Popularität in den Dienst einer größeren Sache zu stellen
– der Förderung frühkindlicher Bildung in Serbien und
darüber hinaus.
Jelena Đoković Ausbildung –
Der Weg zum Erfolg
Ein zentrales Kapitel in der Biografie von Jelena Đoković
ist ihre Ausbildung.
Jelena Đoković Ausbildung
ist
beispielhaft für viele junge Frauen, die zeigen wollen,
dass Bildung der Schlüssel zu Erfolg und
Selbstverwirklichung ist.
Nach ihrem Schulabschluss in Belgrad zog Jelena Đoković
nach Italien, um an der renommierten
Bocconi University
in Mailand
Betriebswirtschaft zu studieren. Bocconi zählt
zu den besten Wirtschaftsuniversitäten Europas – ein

---

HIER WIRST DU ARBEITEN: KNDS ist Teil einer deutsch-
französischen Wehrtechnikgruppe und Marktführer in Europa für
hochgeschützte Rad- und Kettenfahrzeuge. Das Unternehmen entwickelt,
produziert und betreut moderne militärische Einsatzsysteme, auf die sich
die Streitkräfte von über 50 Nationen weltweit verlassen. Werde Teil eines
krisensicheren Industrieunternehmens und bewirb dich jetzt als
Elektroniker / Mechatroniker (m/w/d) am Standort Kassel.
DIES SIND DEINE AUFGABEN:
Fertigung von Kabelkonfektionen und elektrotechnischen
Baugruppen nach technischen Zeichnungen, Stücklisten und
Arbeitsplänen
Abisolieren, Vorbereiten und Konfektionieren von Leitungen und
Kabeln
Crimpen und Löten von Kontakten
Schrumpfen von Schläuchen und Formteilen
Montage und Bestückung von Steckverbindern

---

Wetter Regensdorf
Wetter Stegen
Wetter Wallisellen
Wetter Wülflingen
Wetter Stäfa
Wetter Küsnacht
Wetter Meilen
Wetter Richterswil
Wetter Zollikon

● Task to complete
List every line above containing the word "Wetter".

● Written answer
Wetter Regensdorf
Wetter Stegen
Wetter Wallisellen
Wetter Wülflingen
Wetter Stäfa
Wetter Küsnacht
Wetter Meilen
Wetter Richterswil
Wetter Zollikon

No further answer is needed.